Azure Cosmos DB

Working with Azure Cosmos DB usually is a pleasure. The initial setup process is fast and easy, working with documents very intuitive and once you go to production you don’t encounter any scaling barriers. It might not be the cheapest database out there, but you get what you pay for.


Though we like working with Cosmos DB there are some pain points, you encounter along the road. The main issues we found would be a non-satisfying out-of-the-box backup mechanism and limitations to the API you choose. When you start with Azure Cosmos DB, you choose a query API. What you choose depends on the needs of your application. You can choose the graph API and query with gremlin, you can choose a mongo API, Cassandra API, use the Table API or fall back to a SQL-like API.


We use the SQL API. Coming from SQL databases this felt natural. However, there are two big restrictions:

  • You can’t use most of SQL’s build in functions/keywords – but you can write your own userDefinedFunctions for whatever you want!
  • You choose a query language. So only SELECT ... from WHERE ... is allowed. No DELETE!
    This might sound strange, but you are not able to just DELETE * from c WHERE c._ts < unixTimeStamp. There are multiple ways of deleting documents, though. You can use any of the SDKs and write your own service, you can use stored procedures or delete documents manual – depending on your use case, which is fine most of the time.

Our use case was the following: "We <as development team> want to delete all data roughly before November 15th 2018". In other words, we want a simple bulk delete.


We came up with multiple ideas how to do it:

The easy way

You can set a TTL for documents and/or containers (for SQL API: collections): The easiest way is to enable a TTL for documents, wait for the cosmos db to do the cleanup and then disable TTL again.
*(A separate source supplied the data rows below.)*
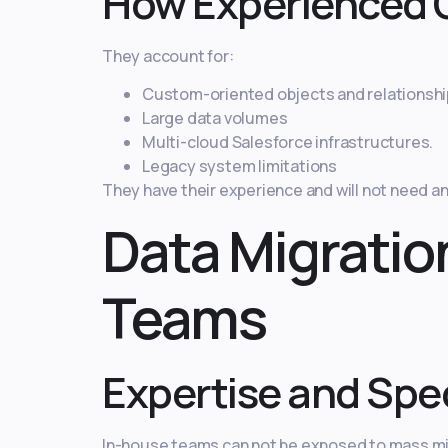
How Experienced 
They account for:
Custom-oriented objects and relationshi
Large data volumes
Multi-cloud Salesforce infrastructures.
Legacy system limitations
They have their experience and will not need a
Data Migratio
Teams
Expertise and Spec
In-house teams can not be exposed to mass mi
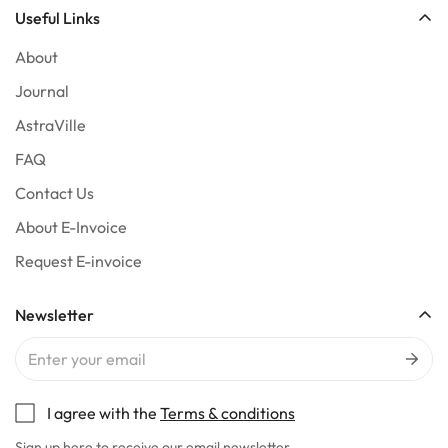
Useful Links
About
Journal
AstraVille
FAQ
Contact Us
About E-Invoice
Request E-invoice
Newsletter
I agree with the
Terms & conditions
Sign up here to receive our email newsletter.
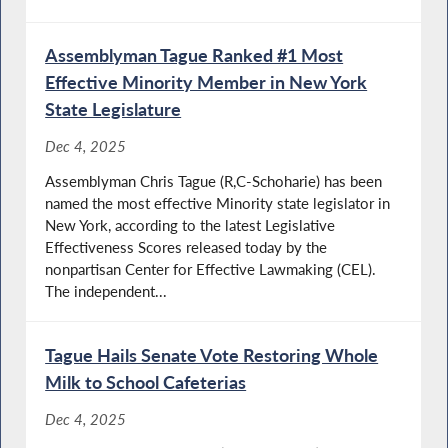
Assemblyman Tague Ranked #1 Most
Effective Minority Member in New York
State Legislature
Dec 4, 2025
Assemblyman Chris Tague (R,C-Schoharie) has been
named the most effective Minority state legislator in
New York, according to the latest Legislative
Effectiveness Scores released today by the
nonpartisan Center for Effective Lawmaking (CEL).
The independent...
Tague Hails Senate Vote Restoring Whole
Milk to School Cafeterias
Dec 4, 2025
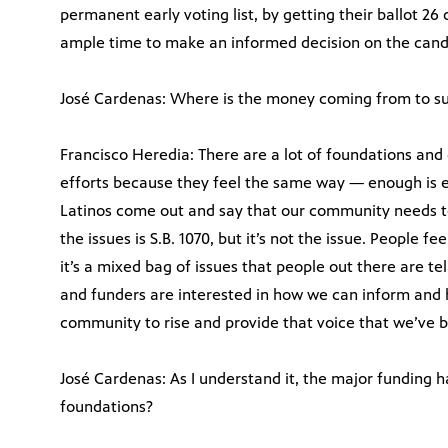
permanent early voting list, by getting their ballot 26 
ample time to make an informed decision on the candi
José Cardenas: Where is the money coming from to sup
Francisco Heredia: There are a lot of foundations and
efforts because they feel the same way — enough is 
Latinos come out and say that our community needs t
the issues is S.B. 1070, but it’s not the issue. People 
it’s a mixed bag of issues that people out there are t
and funders are interested in how we can inform and 
community to rise and provide that voice that we’ve b
José Cardenas: As I understand it, the major funding
foundations?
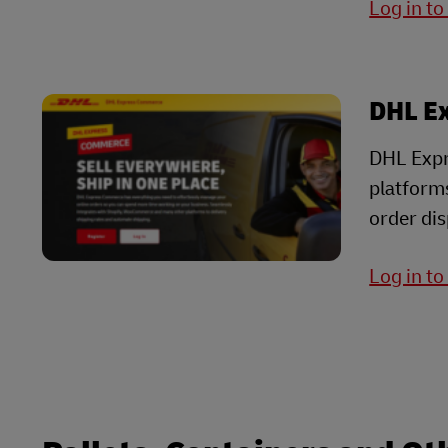
Log in t
DHL E
DHL Expr
platform
order dis
Log in t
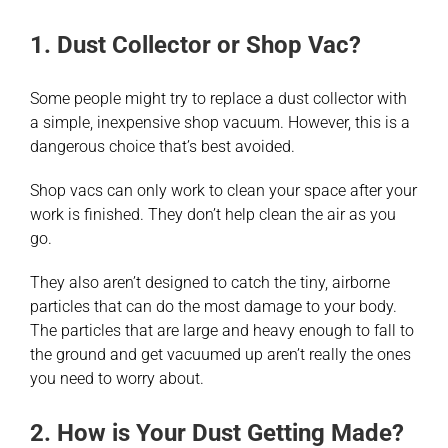
1. Dust Collector or Shop Vac?
Some people might try to replace a dust collector with
a simple, inexpensive shop vacuum. However, this is a
dangerous choice that’s best avoided.
Shop vacs can only work to clean your space after your
work is finished. They don’t help clean the air as you
go.
They also aren’t designed to catch the tiny, airborne
particles that can do the most damage to your body.
The particles that are large and heavy enough to fall to
the ground and get vacuumed up aren’t really the ones
you need to worry about.
2. How is Your Dust Getting Made?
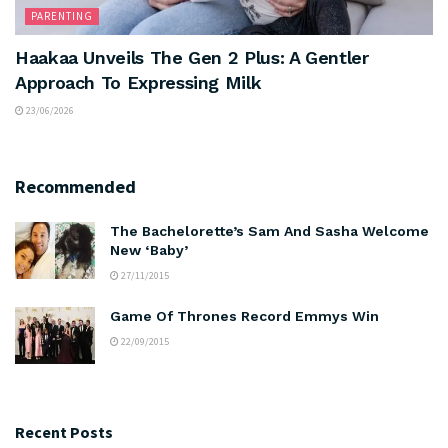
PARENTING
Haakaa Unveils The Gen 2 Plus: A Gentler
Approach To Expressing Milk
23/06/2026
Recommended
The Bachelorette’s Sam And Sasha Welcome
New ‘Baby’
27/11/2015
Game Of Thrones Record Emmys Win
22/09/2015
Recent Posts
Problem solved.
Our scenario: We have 67051 documents in one dev database. This is 1.72 GB of data and 142 MB for indexing. The newest document is from 27-Feb 2019, the oldest from 21-Jun 2018. We want to remove all data before 15-Nov 2018. So June, July, August, September, half of November. By default, every document in a collection contains a property _ts representing the unix time of the last change.
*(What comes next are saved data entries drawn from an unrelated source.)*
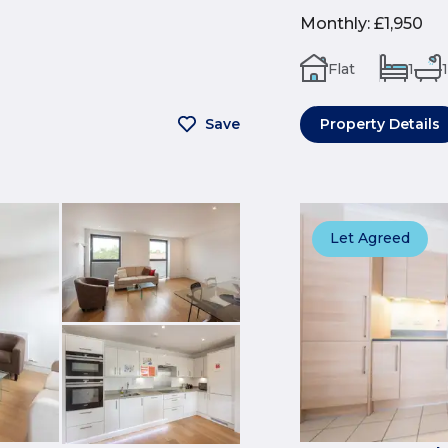
Monthly
:
£1,950
Flat
1
1
Save
Property Details
Let Agreed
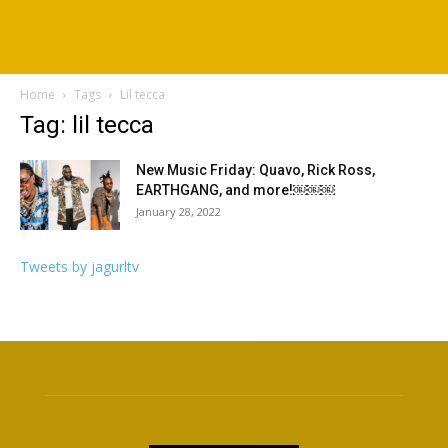
Home
Tags
Lil tecca
Tag: lil tecca
New Music Friday: Quavo, Rick Ross,
EARTHGANG, and more!￼￼￼
January 28, 2022
Tweets by jagurltv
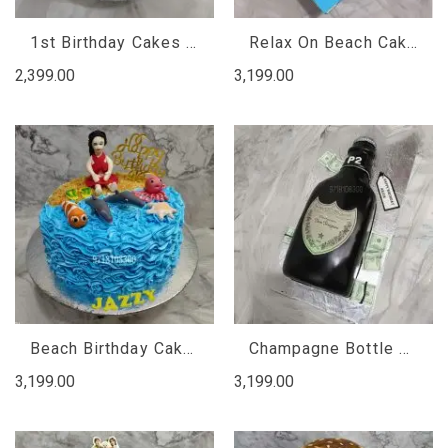
1st Birthday Cakes for Baby Girl Princess , Designer Cake
Relax On Beach Cake, Designer Cake
2,399.00
3,199.00
Beach Birthday Cake, Designer Cake
Champagne Bottle Birthday Cake
3,199.00
3,199.00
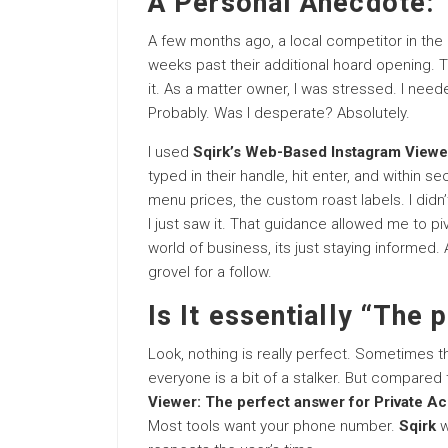
A Personal Anecdote: 
A few months ago, a local competitor in the 
weeks past their additional hoard opening. 
it. As a matter owner, I was stressed. I need
Probably. Was I desperate? Absolutely.
I used
Sqirk’s Web-Based Instagram Viewer
typed in their handle, hit enter, and within 
menu prices, the custom roast labels. I didn’t
I just saw it. That guidance allowed me to piv
world of business, its just staying informed.
grovel for a follow.
Is It essentially “The 
Look, nothing is really perfect. Sometimes t
everyone is a bit of a stalker. But compared 
Viewer: The perfect answer for Private A
Most tools want your phone number.
Sqirk
w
Documents we want to delete have a timestamp 1529566057 <= _ts < 1542240000 (1529566057 is 21 June 2018 07:27:37; 1542240000 is 15 November 2018 00:00:00).
The needed TTL to delete these documents is “” - 1542240000 (15-Nov 2018 00:00:00). In our case 9042542 seconds. We use 9042542 as TTL in the database.
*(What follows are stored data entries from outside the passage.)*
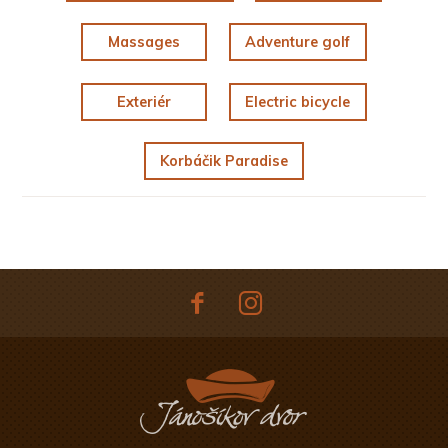
Massages
Adventure golf
Exteriér
Electric bicycle
Korbáčik Paradise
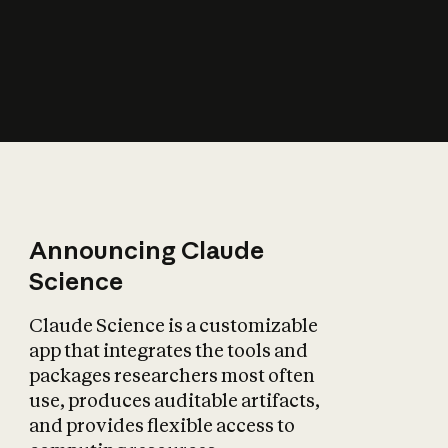
How does AI affect
the economy?
Announcing Claude
Science
Claude Science is a customizable
app that integrates the tools and
packages researchers most often
use, produces auditable artifacts,
and provides flexible access to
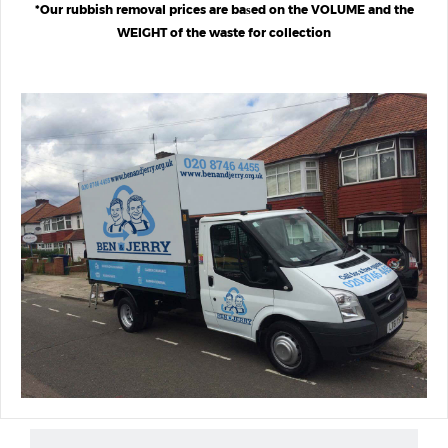
*Our rubbish removal prices are baѕed on the VOLUME and the
WEIGHT of the waste for collection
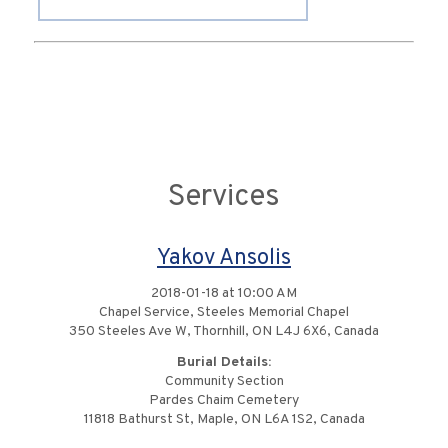
Services
Yakov Ansolis
2018-01-18 at 10:00 AM
Chapel Service, Steeles Memorial Chapel
350 Steeles Ave W, Thornhill, ON L4J 6X6, Canada
Burial Details:
Community Section
Pardes Chaim Cemetery
11818 Bathurst St, Maple, ON L6A 1S2, Canada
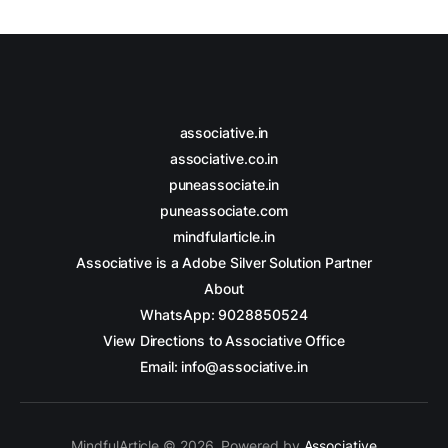
associative.in
associative.co.in
puneassociate.in
puneassociate.com
mindfularticle.in
Associative is a Adobe Silver Solution Partner
About
WhatsApp: 9028850524
View Directions to Associative Office
Email: info@associative.in
MindfulArticle © 2026. Powered by
Associative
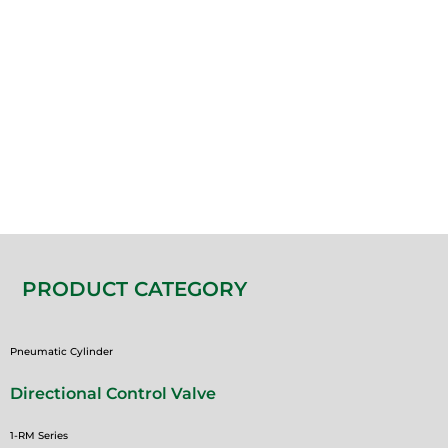
PRODUCT CATEGORY
Pneumatic Cylinder
Directional Control Valve
1-RM Series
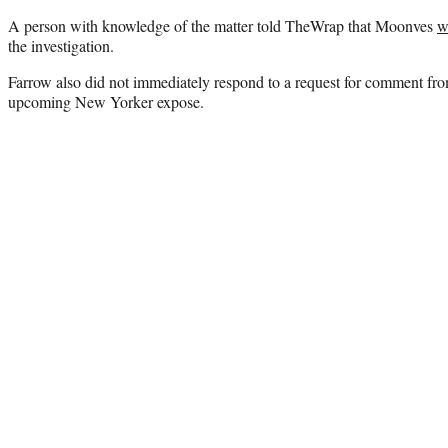
A person with knowledge of the matter told TheWrap that Moonves
w
the investigation.
Farrow also did not immediately respond to a request for comment f
upcoming New Yorker expose.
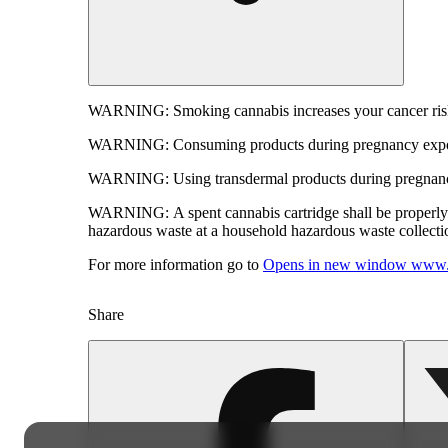
WARNING:
Smoking cannabis increases your cancer risk
WARNING:
Consuming products during pregnancy expose
WARNING:
Using transdermal products during pregnancy
WARNING:
A spent cannabis cartridge shall be properl
hazardous waste at a household hazardous waste collection
For more information go to
Opens in new window
www.
Share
From now on all documents with a passed TTL are hidden and we cannot query for them anymore (SELECT (1) from c will not count them). However when we disable the TTL now again, the documents are visible again. We need to wait until cosmos db cleans the data up (can take some time). The cleanup will consume RU/s. We know the data is actually deleted when the data size in the metrics view shrinks.

Going forward…

There is a way to enable TTL for a collection, but not set a default ("TTL: on (no default)"). You can then set the TTL per document. So you can persist some of your documents permanently and dispose some (e.g. keep regression test data for two weeks, but delete automatically after to not generate data waste). Find more information on this topic at [the Microsoft documentation]( "set time to live on an item").